WHAT YOU ARE ASKED TO DO
All lines of the listing that contain "separator" should be shown in full.

SUPPLIED RECORDS
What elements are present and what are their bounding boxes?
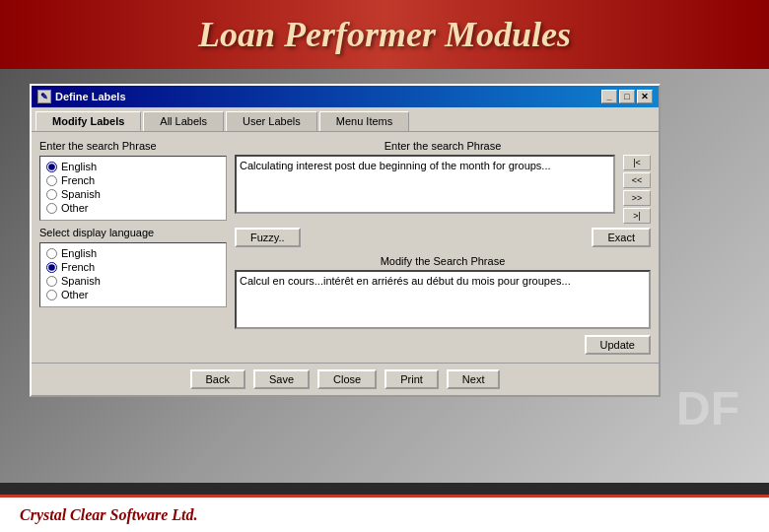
radio-spanish-search[interactable]: Spanish (46, 188, 220, 200)
display-language-label: Select display language (39, 227, 227, 238)
footer: Crystal Clear Software Ltd. (0, 495, 769, 532)
bottom-bar: Back Save Close Print Next (32, 363, 659, 395)
nav-last[interactable]: >| (623, 208, 651, 224)
divider (235, 247, 651, 255)
search-textarea-wrapper (235, 155, 615, 216)
radio-english-display[interactable]: English (46, 247, 220, 259)
header: Loan Performer Modules (0, 0, 769, 69)
search-language-group: English French Spanish Other (39, 156, 227, 221)
tab-user-labels[interactable]: User Labels (226, 111, 317, 131)
main-layout: Enter the search Phrase English French S… (39, 140, 651, 355)
update-button[interactable]: Update (585, 335, 651, 355)
tab-all-labels[interactable]: All Labels (143, 111, 224, 131)
modify-phrase-area (235, 270, 651, 331)
page-title: Loan Performer Modules (198, 14, 571, 55)
modify-search-label: Modify the Search Phrase (235, 255, 651, 267)
radio-other-search[interactable]: Other (46, 202, 220, 214)
radio-french-display[interactable]: French (46, 261, 220, 273)
search-phrase-label: Enter the search Phrase (39, 140, 227, 152)
right-panel: Enter the search Phrase |< << >> >| (235, 140, 651, 355)
back-button[interactable]: Back (190, 369, 245, 389)
close-button[interactable]: ✕ (637, 90, 653, 103)
search-phrase-textarea[interactable] (235, 155, 615, 214)
radio-spanish-display[interactable]: Spanish (46, 275, 220, 287)
fuzzy-exact-row: Fuzzy.. Exact (235, 228, 651, 247)
minimize-button[interactable]: _ (601, 90, 617, 103)
dialog-title: Define Labels (55, 91, 126, 102)
fuzzy-button[interactable]: Fuzzy.. (235, 228, 301, 247)
tab-menu-items[interactable]: Menu Items (319, 111, 409, 131)
tab-bar: Modify Labels All Labels User Labels Men… (32, 107, 659, 132)
display-language-group: English French Spanish Other (39, 242, 227, 307)
radio-french-search[interactable]: French (46, 174, 220, 186)
dialog-controls: _ □ ✕ (601, 90, 653, 103)
search-phrase-area: |< << >> >| (235, 155, 651, 224)
titlebar-left: ✎ Define Labels (37, 90, 126, 103)
dialog-content: Enter the search Phrase English French S… (32, 132, 659, 363)
left-panel: Enter the search Phrase English French S… (39, 140, 227, 355)
radio-english-search[interactable]: English (46, 161, 220, 172)
nav-buttons-top: |< << >> >| (623, 155, 651, 224)
footer-text: Crystal Clear Software Ltd. (20, 506, 197, 524)
save-button[interactable]: Save (253, 369, 310, 389)
tab-modify-labels[interactable]: Modify Labels (35, 111, 141, 131)
next-button[interactable]: Next (447, 369, 501, 389)
print-button[interactable]: Print (384, 369, 439, 389)
nav-next[interactable]: >> (623, 190, 651, 206)
dialog-app-icon: ✎ (37, 90, 51, 103)
nav-first[interactable]: |< (623, 155, 651, 170)
watermark: DF (676, 381, 739, 435)
nav-prev[interactable]: << (623, 172, 651, 188)
radio-other-display[interactable]: Other (46, 289, 220, 300)
dialog-define-labels: ✎ Define Labels _ □ ✕ Modify Labels All … (30, 84, 661, 397)
main-area: DF ✎ Define Labels _ □ ✕ Modify Labels A… (0, 69, 769, 483)
update-row: Update (235, 335, 651, 355)
dialog-titlebar: ✎ Define Labels _ □ ✕ (32, 86, 659, 107)
maximize-button[interactable]: □ (619, 90, 635, 103)
modify-phrase-textarea[interactable] (235, 270, 651, 329)
close-dialog-button[interactable]: Close (317, 369, 377, 389)
exact-button[interactable]: Exact (592, 228, 651, 247)
enter-search-label: Enter the search Phrase (235, 140, 651, 152)
modify-textarea-wrapper (235, 270, 651, 331)
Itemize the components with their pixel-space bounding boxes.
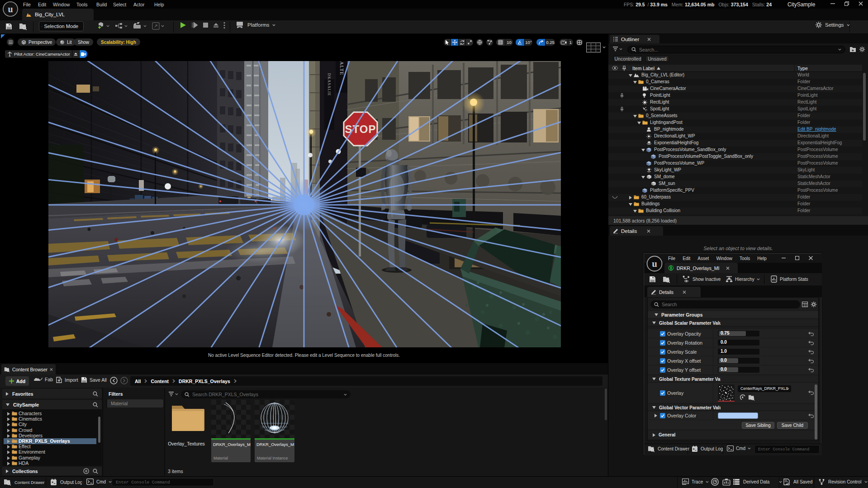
svg-text:STOP: STOP [345,123,376,135]
svg-text:u: u [652,258,657,269]
svg-text:u: u [8,4,13,14]
svg-text:ASALTE: ASALTE [339,61,345,76]
svg-text:DKASALIE: DKASALIE [327,73,332,96]
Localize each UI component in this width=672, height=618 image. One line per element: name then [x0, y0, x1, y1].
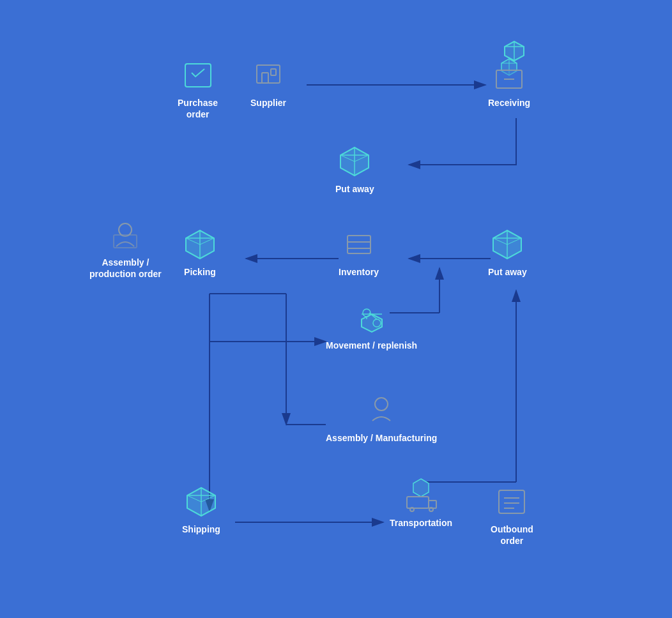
supplier-icon [250, 57, 286, 93]
put-away-right-label: Put away [488, 266, 527, 278]
transportation-label: Transportation [390, 517, 452, 529]
assembly-manufacturing-node: Assembly / Manufacturing [326, 393, 437, 444]
purchase-order-label: Purchaseorder [178, 97, 218, 120]
svg-rect-60 [499, 490, 524, 513]
inventory-icon [341, 227, 377, 262]
receiving-node: Receiving [488, 57, 530, 109]
inventory-node: Inventory [339, 227, 379, 278]
transportation-icon [403, 478, 439, 513]
outbound-order-node: Outboundorder [491, 484, 533, 546]
receiving-small-box [503, 40, 526, 65]
assembly-production-node: Assembly /production order [89, 217, 162, 280]
movement-replenish-node: Movement / replenish [326, 300, 417, 351]
supplier-node: Supplier [250, 57, 286, 109]
put-away-top-node: Put away [335, 144, 374, 195]
assembly-manufacturing-label: Assembly / Manufacturing [326, 432, 437, 444]
svg-rect-57 [429, 501, 436, 508]
shipping-icon [183, 484, 219, 520]
picking-node: Picking [182, 227, 218, 278]
outbound-order-icon [494, 484, 530, 520]
svg-marker-55 [413, 479, 429, 497]
receiving-label: Receiving [488, 97, 530, 109]
shipping-label: Shipping [182, 524, 220, 535]
inventory-label: Inventory [339, 266, 379, 278]
svg-rect-56 [407, 497, 429, 508]
diagram-container: Purchaseorder Supplier Receiving [0, 0, 672, 618]
purchase-order-icon [180, 57, 216, 93]
svg-point-49 [375, 398, 388, 411]
transportation-node: Transportation [390, 478, 452, 529]
svg-marker-47 [362, 314, 382, 332]
svg-point-59 [429, 508, 433, 511]
svg-point-58 [410, 508, 414, 511]
picking-icon [182, 227, 218, 262]
put-away-top-icon [337, 144, 372, 179]
movement-replenish-label: Movement / replenish [326, 340, 417, 351]
assembly-manufacturing-icon [363, 393, 399, 428]
outbound-order-label: Outboundorder [491, 524, 533, 546]
supplier-label: Supplier [250, 97, 286, 109]
assembly-production-icon [107, 217, 143, 253]
svg-rect-14 [185, 64, 211, 87]
picking-label: Picking [184, 266, 216, 278]
put-away-top-label: Put away [335, 183, 374, 195]
svg-rect-29 [114, 235, 137, 248]
shipping-node: Shipping [182, 484, 220, 535]
purchase-order-node: Purchaseorder [178, 57, 218, 120]
assembly-production-label: Assembly /production order [89, 257, 162, 280]
put-away-right-node: Put away [488, 227, 527, 278]
svg-rect-35 [347, 236, 370, 253]
put-away-right-icon [489, 227, 525, 262]
movement-replenish-icon [354, 300, 390, 336]
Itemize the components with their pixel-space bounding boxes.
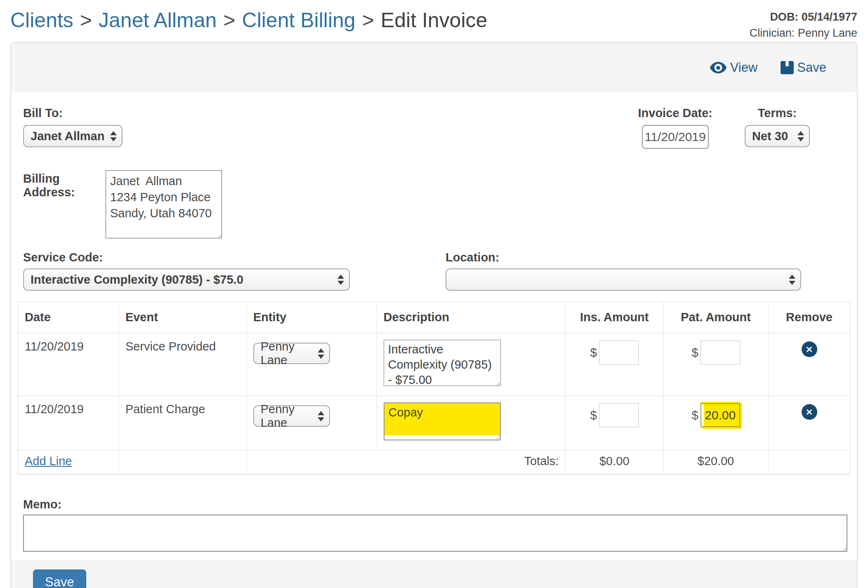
currency-symbol: $: [691, 346, 698, 360]
remove-line-icon[interactable]: ✕: [802, 341, 817, 357]
breadcrumb-separator: >: [80, 9, 92, 32]
remove-line-icon[interactable]: ✕: [802, 404, 817, 420]
invoice-date-input[interactable]: [642, 125, 709, 149]
col-header-event: Event: [118, 302, 246, 333]
billing-address-label: Billing Address:: [23, 170, 106, 238]
totals-row: Add Line Totals: $0.00 $20.00: [18, 450, 850, 475]
breadcrumb-clients-link[interactable]: Clients: [10, 9, 73, 32]
view-button[interactable]: View: [710, 60, 758, 75]
col-header-pat-amount: Pat. Amount: [663, 302, 769, 333]
breadcrumb-client-billing-link[interactable]: Client Billing: [242, 9, 356, 32]
invoice-date-label: Invoice Date:: [638, 106, 713, 120]
edit-invoice-panel: View Save Bill To: Janet Allman: [10, 42, 858, 588]
location-label: Location:: [446, 251, 801, 264]
entity-select[interactable]: Penny Lane: [253, 343, 330, 364]
pat-amount-input[interactable]: [701, 341, 740, 365]
currency-symbol: $: [590, 408, 597, 422]
col-header-ins-amount: Ins. Amount: [566, 302, 663, 333]
terms-select[interactable]: Net 30: [745, 125, 810, 147]
currency-symbol: $: [691, 408, 698, 422]
save-toolbar-button-label: Save: [797, 60, 826, 75]
ins-amount-total: $0.00: [566, 450, 663, 475]
pat-amount-input[interactable]: [701, 403, 740, 427]
ins-amount-input[interactable]: [599, 403, 639, 427]
memo-textarea[interactable]: [23, 515, 847, 552]
select-arrows-icon: [318, 411, 324, 421]
col-header-date: Date: [18, 302, 119, 333]
floppy-save-icon: [781, 61, 794, 74]
breadcrumb-separator: >: [223, 9, 235, 32]
currency-symbol: $: [590, 346, 597, 360]
select-arrows-icon: [337, 275, 344, 285]
select-arrows-icon: [318, 348, 324, 359]
entity-value: Penny Lane: [261, 402, 312, 430]
eye-icon: [710, 61, 727, 74]
table-header-row: Date Event Entity Description Ins. Amoun…: [18, 302, 850, 333]
row-event: Patient Charge: [118, 396, 246, 450]
save-toolbar-button[interactable]: Save: [781, 60, 826, 75]
invoice-line-items-table: Date Event Entity Description Ins. Amoun…: [18, 301, 850, 475]
entity-value: Penny Lane: [261, 340, 312, 367]
breadcrumb: Clients>Janet Allman>Client Billing>Edit…: [0, 0, 868, 32]
select-arrows-icon: [110, 131, 117, 141]
panel-body: Bill To: Janet Allman Invoice Date: Term…: [11, 92, 857, 552]
select-arrows-icon: [789, 275, 795, 285]
save-button[interactable]: Save: [33, 569, 86, 588]
row-date: 11/20/2019: [18, 333, 119, 396]
patient-dob: DOB: 05/14/1977: [750, 9, 857, 25]
terms-label: Terms:: [758, 106, 797, 120]
description-textarea[interactable]: Interactive Complexity (90785) - $75.00: [384, 340, 501, 386]
location-select[interactable]: [446, 268, 801, 291]
description-textarea[interactable]: Copay: [384, 402, 501, 440]
panel-toolbar: View Save: [11, 43, 857, 92]
add-line-link[interactable]: Add Line: [25, 454, 72, 468]
select-arrows-icon: [797, 131, 804, 141]
table-row: 11/20/2019 Patient Charge Penny Lane Cop…: [18, 396, 850, 450]
row-date: 11/20/2019: [18, 396, 119, 450]
view-button-label: View: [730, 60, 758, 75]
page-title: Edit Invoice: [381, 9, 487, 32]
patient-info: DOB: 05/14/1977 Clinician: Penny Lane: [750, 9, 857, 41]
breadcrumb-separator: >: [362, 9, 374, 32]
memo-label: Memo:: [23, 498, 850, 511]
bill-to-value: Janet Allman: [31, 129, 104, 143]
entity-select[interactable]: Penny Lane: [253, 405, 330, 427]
service-code-value: Interactive Complexity (90785) - $75.0: [31, 273, 243, 287]
row-event: Service Provided: [118, 333, 246, 396]
col-header-description: Description: [377, 302, 566, 333]
col-header-entity: Entity: [246, 302, 377, 333]
bill-to-select[interactable]: Janet Allman: [23, 125, 123, 147]
table-row: 11/20/2019 Service Provided Penny Lane I…: [18, 333, 850, 396]
billing-address-textarea[interactable]: Janet Allman 1234 Peyton Place Sandy, Ut…: [106, 170, 222, 238]
totals-label: Totals:: [246, 450, 566, 475]
bill-to-label: Bill To:: [23, 106, 123, 120]
breadcrumb-client-name-link[interactable]: Janet Allman: [99, 9, 217, 32]
service-code-select[interactable]: Interactive Complexity (90785) - $75.0: [23, 268, 350, 291]
terms-value: Net 30: [752, 129, 788, 143]
col-header-remove: Remove: [769, 302, 850, 333]
pat-amount-total: $20.00: [663, 450, 769, 475]
ins-amount-input[interactable]: [599, 341, 639, 365]
service-code-label: Service Code:: [23, 251, 350, 264]
patient-clinician: Clinician: Penny Lane: [750, 25, 857, 41]
panel-footer: Save: [11, 561, 857, 588]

WRITTEN SOLUTION
breadcrumb-separator: >: [80, 9, 92, 32]
breadcrumb-separator: >: [223, 9, 235, 32]
breadcrumb-separator: >: [362, 9, 374, 32]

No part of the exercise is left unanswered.